Leszek Kułakowski – wybitny kompozytor i pianista, od wielu lat zafascynowany jest twórczością Witkacego. Projekt muzycznego zilustrowania filozoficznego traktatu „Wariata z Krupówek” dojrzewał długo, ale rezultat przerósł najśmielsze oczekiwania. Powstała filozoficzna, jazzowa suita niezwykle spójna z motoryką literackich dywagacji Witkacego. „ Gdyby dziś żył Witkacy, jestem co do tego absolutnie pewien, byłby tym projektem wręcz zachwycony” – napisał Andrzej Winiszewski. „Witkacy Narkotyki” to zapis koncertu z muzyką Leszka Kułakowskiego zainspirowaną traktatem filozoficzno-estetycznym „Narkotyki” Ignacego Stanisława Witkiewicza ( premiera odbyła się podczas Komeda Jazz Festival w Słupsku, w październiku 2021 roku). W rolę Witkacego wcielił się słupski aktor Jerzy Karnicki, czytający wyjątki z tekstu w rytm muzyki granej przez zespół w składzie: Jorgos Skolias – wokal, Tomasz Dąbrowski – trąbka, Marcin Wądołowski – gitara, Sebastian Frankiewicz – perkusja, Konrad Żołnierek – gitara basowa i kontrabas, Leszek Kułakowski – instrumenty klawiszowe i syntezatory.  „Jako «wizjoner jazzu» – bo tak nazywa mnie krytyka – rzucam artystyczne wyzwanie wizjonerowi czystej formy. Poza tym jestem artystą od «zadań specjalnych», lubię twórcze tajemnice, wyzwania” – wyjaśnia genezę projektu Leszek Kułakowski.
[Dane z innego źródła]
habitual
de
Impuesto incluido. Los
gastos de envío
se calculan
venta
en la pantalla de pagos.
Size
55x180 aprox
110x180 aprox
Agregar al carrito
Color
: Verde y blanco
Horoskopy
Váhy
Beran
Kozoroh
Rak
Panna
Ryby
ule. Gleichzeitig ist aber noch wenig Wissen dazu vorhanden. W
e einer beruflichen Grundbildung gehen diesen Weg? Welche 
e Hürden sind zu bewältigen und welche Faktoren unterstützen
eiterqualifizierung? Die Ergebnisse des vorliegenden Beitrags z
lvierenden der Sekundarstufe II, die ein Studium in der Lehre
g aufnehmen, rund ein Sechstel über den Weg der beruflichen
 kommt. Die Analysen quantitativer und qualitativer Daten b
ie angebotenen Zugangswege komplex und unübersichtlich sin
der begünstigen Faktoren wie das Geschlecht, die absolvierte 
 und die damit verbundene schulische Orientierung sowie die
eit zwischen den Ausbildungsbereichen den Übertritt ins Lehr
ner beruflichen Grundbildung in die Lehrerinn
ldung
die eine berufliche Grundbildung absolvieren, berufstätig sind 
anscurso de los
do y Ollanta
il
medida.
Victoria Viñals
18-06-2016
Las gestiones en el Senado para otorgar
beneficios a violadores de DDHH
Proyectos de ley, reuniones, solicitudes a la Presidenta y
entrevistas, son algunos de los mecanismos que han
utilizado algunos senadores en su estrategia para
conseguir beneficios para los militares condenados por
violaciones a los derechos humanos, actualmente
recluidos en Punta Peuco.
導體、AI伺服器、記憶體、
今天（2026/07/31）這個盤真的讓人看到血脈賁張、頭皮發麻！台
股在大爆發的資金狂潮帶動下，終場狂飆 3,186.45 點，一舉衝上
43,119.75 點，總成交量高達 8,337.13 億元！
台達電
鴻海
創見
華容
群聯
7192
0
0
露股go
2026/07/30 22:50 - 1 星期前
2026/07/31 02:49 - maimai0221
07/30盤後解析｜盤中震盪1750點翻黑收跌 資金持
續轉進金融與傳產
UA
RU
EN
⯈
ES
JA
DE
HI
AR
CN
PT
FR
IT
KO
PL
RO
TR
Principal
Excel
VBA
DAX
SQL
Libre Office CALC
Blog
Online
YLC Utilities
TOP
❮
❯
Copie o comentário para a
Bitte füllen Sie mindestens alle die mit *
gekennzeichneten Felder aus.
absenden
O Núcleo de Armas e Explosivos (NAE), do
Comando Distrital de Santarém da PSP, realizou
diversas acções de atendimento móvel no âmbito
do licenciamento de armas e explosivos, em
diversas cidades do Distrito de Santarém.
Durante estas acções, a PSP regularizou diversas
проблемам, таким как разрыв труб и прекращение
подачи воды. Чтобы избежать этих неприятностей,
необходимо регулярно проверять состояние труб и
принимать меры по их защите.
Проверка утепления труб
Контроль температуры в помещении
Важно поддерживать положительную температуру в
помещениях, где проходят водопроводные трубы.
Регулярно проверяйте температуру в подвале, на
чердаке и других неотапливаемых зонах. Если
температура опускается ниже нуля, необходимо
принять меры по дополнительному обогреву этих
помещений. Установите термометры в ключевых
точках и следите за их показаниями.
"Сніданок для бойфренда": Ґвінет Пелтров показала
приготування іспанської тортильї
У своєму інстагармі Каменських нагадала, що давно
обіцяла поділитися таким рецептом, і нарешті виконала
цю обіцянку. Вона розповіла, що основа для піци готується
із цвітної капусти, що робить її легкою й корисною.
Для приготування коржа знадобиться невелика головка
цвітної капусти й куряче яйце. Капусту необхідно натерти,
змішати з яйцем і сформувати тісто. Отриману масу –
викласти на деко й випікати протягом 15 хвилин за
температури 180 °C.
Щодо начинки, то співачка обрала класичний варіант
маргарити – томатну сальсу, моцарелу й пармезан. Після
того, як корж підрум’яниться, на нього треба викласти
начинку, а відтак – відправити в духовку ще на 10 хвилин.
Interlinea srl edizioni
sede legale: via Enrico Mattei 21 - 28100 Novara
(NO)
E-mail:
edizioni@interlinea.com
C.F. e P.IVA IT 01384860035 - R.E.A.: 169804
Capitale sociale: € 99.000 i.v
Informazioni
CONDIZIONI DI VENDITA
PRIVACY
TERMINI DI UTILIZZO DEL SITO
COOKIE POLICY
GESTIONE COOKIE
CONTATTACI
W Słupsku jest największa w Polsce kolekcja portretów Stanisława Ignacego Witkiewicza ( jeden z autoportretów artysty jest motywem okładki albumu), może właśnie dlatego  Leszek Kułakowski postanowił zmierzyć się z demoniczną twórczością Witkacego. Tekst stał się wraz z muzyką oczywistą, nihilistyczną manifestacją, ale wraz z finałowym „Do przyjaciół lekarzy” Leszek Kułakowski wybrał przesłanie, które zadaje kłam wizerunkowi Witkacego narkomana. Słowami artysty Jerzy Karnicki zaapelował, „aby nie pić, nie palić, nie brać używek, za to żyć higienicznie”.